Orders action against illegal blood banks, labs
Karachi—A six-day long anti-polio drive started in the metropolis today under which 2.2 million children would be administered with anti-polio drops.
The campaign marks the World Polio Day observed on October 24 (today) on the birth anniversary of the virologist Jonas Salk from the United States who was the leader of the team that invented the polio vaccine in 1955.
According to the Health Department, 188 Union Councils of Karachi would be covered by the campaign. Approximately 4,500 volunteer teams are participating in the drive.
Chief Minister Sindh Murad Ali Shah inaugurated the campaign at Ibrahim Haidery Hospital today. Talking to media perios, the chief minister appealed the parents to get their children vaccinated to free Pakistan from deadly polio disease. He said if need be, the duration of the campaign would be extended.
The Emergency Operation Centre (EOC) for polio in Sindh will also be conducting oral polio vaccine campaign in 25 districts of Sindh with a target of 76,39,838 children under five years of age from October 24-27, 2016.

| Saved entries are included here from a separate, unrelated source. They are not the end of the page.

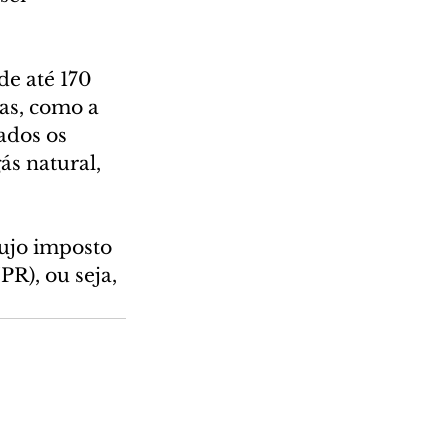
e até 170 
as, como a 
ados os 
s natural, 
cujo imposto 
R), ou seja, 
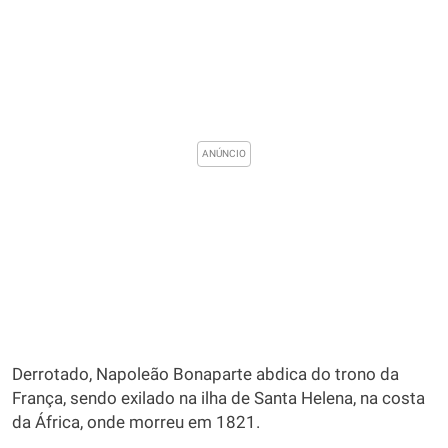
Derrotado, Napoleão Bonaparte abdica do trono da
França, sendo exilado na ilha de Santa Helena, na costa
da África, onde morreu em 1821.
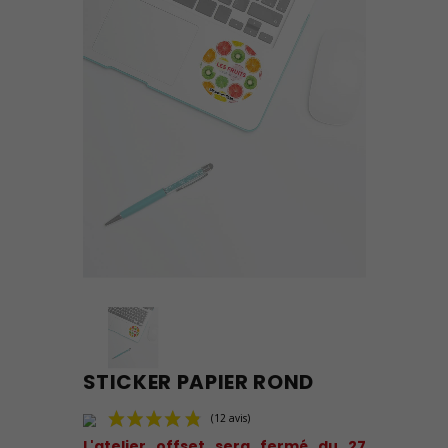
STICKER PAPIER ROND
L'atelier offset sera fermé du 27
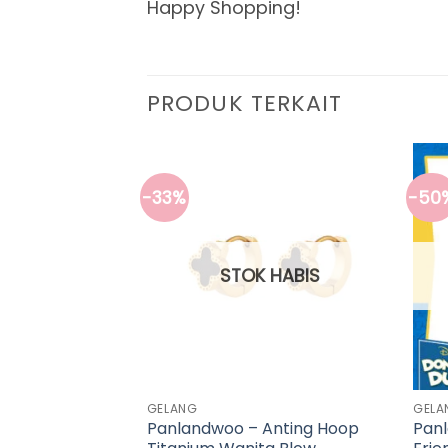
Happy Shopping!
PRODUK TERKAIT
-33%
-50
STOK HABIS
GELANG
GELA
arie Collection
Panlandwoo – Anting Hoop
Pan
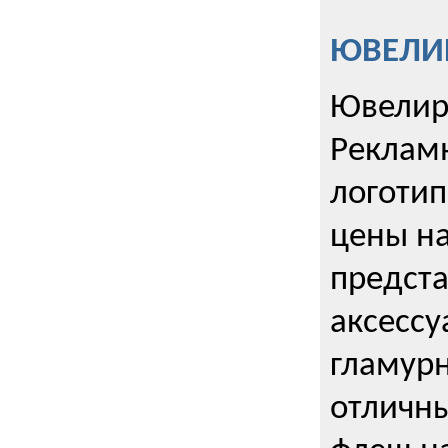
ЮВЕЛИР
Ювелир
Реклам
логотип
цены н
предста
аксессу
гламурн
отличн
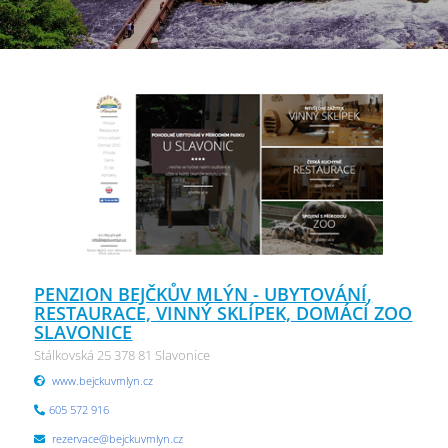
PENZION BEJČKŮV MLÝN - UBYTOVÁNÍ,
RESTAURACE, VINNÝ SKLÍPEK, DOMÁCÍ ZOO
SLAVONICE
Stálkovská 25 378 81 Slavonice
www.bejckuvmlyn.cz
605 572 916
rezervace@bejckuvmlyn.cz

This year has seen 15 cases of polio in Pakistan, out of which five are from Sindh. These include one from Karachi, one from Jacobabad, two from Shikarpur and one from Sajawal. In contrast there were more than 300 cases of polio in Pakistan in 2014 and 54 in 2015, which shows more than 80% reduction this year, said the EOC Sindh coordinator Fayaz Jatoi. Meanwhile, Sindh Chief Minister Syed Murad Ali Shah Monday ordered a province-wide crackdown against illegal blood banks and laboratories to control the rising number of HIV/Aids cases.
The Chief Minister, taking notice of the rising number of HIV/Aids cases in Larkana, also directed the Health Department to activate the Sindh Aids Control Programme team, according to a statement issued here. “What are they doing when the Aids cases are on the rise in Larkana division,” he said.
Secretary Health Dr Usman Chachar told the Chief Minister that there are around 1500 cases of Aids in Larkana. The recent increase in the cases was being attributed to dialysis machines that was not correct, he added.